Aus diesem Grund müssten die Einsatzkräfte am Unfallort sehr vorsichtig vorgehen, berichtete sie. Nachdem am Abend versucht worden sei, Verschüttete mit Hilfe von Spürhunden zu finden, sei gegen 02.00 nachts begonnen worden, den Schutt vorsichtig abzutragen. 

Ein Mann, der befürchtete, seine Frau und seine Cousine könnten unter den Trümmern liegen, sagte der Deutschen Presse-Agentur, er habe beim Einkauf in einem nahen Supermarkt eine Explosion gehört. Erst am Nachmittag sei er gemeinsam mit den beiden Frauen angekommen, um in dem Haus in einer Ferienwohnung Urlaub zu machen. Als er vom Supermarkt zurückgekommen sei, habe er nur noch einen großen Haufen Schutt an der Stelle des Hauses vorgefunden. 

Unfallstelle weiträumig evakuiert

Nach dem Zusammensturz des Gebäudes in der James-von-Moltke-Straße unweit des Görlitzer Bahnhofs war die Unfallstelle zunächst weiträumig evakuiert und abgesperrt worden. Dann begann die Suche nach Toten oder Verletzten. Polizei, Feuerwehr und Katastrophenschutz waren am Unglücksort. 
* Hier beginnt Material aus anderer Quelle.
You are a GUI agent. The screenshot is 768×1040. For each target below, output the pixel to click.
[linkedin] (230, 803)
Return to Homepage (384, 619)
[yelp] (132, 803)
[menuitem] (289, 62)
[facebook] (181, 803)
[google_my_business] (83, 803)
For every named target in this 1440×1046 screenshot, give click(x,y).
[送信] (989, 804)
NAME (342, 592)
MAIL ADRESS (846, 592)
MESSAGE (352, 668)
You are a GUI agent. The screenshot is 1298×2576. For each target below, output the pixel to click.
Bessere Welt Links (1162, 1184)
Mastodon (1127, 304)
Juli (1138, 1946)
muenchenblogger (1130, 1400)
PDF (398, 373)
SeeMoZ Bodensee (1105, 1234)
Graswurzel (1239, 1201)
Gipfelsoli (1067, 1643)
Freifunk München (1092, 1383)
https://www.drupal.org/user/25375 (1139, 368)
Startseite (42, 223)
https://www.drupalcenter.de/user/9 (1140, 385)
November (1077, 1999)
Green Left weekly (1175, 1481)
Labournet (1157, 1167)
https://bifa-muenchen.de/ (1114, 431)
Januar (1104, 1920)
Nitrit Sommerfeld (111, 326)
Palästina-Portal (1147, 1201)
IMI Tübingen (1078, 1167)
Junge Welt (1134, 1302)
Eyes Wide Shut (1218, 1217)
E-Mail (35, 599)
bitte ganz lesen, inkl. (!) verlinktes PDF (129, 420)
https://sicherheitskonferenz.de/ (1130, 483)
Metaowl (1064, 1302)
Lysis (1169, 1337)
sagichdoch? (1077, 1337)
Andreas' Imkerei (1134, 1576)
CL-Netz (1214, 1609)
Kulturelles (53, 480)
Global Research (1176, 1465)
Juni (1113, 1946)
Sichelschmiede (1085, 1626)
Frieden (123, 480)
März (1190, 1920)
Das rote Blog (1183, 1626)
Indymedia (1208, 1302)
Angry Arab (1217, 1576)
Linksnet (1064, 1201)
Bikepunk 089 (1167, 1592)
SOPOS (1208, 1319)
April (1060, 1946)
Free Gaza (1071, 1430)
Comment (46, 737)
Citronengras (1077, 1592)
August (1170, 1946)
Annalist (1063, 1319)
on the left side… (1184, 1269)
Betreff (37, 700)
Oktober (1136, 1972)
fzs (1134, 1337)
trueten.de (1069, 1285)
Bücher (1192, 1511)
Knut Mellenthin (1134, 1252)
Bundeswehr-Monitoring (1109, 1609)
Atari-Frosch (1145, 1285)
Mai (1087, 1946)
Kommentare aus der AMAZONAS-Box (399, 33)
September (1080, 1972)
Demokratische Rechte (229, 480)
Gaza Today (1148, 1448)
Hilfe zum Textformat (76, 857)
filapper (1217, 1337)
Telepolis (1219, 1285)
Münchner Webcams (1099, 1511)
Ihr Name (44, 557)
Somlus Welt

In dem eingestürzten Haus befanden sich nach Angaben der Polizei Miet- und Ferienwohnungen. Nach Angaben des Ordnungsamtes handelt es sich bei dem Haus um ein Haus der Wohnungsbaugesellschaft KommWohnen, die ein Tochterunternehmen der Stadt Görlitz ist.

Görlitz ist die östlichste Stadt Deutschlands, sie liegt in der sächsischen Oberlausitz direkt an der Neiße und hat 57.000 Einwohner. Seit 1998 bildet Görlitz zusammen mit der östlich gelegenen polnischen Nachbarstadt Zgorzelec eine grenzüberschreitende Europastadt. Wegen der historischen unzerstörten Altstadtkulisse ist die Stadt auch ein gefragter Drehort für internationale Filmproduktionen.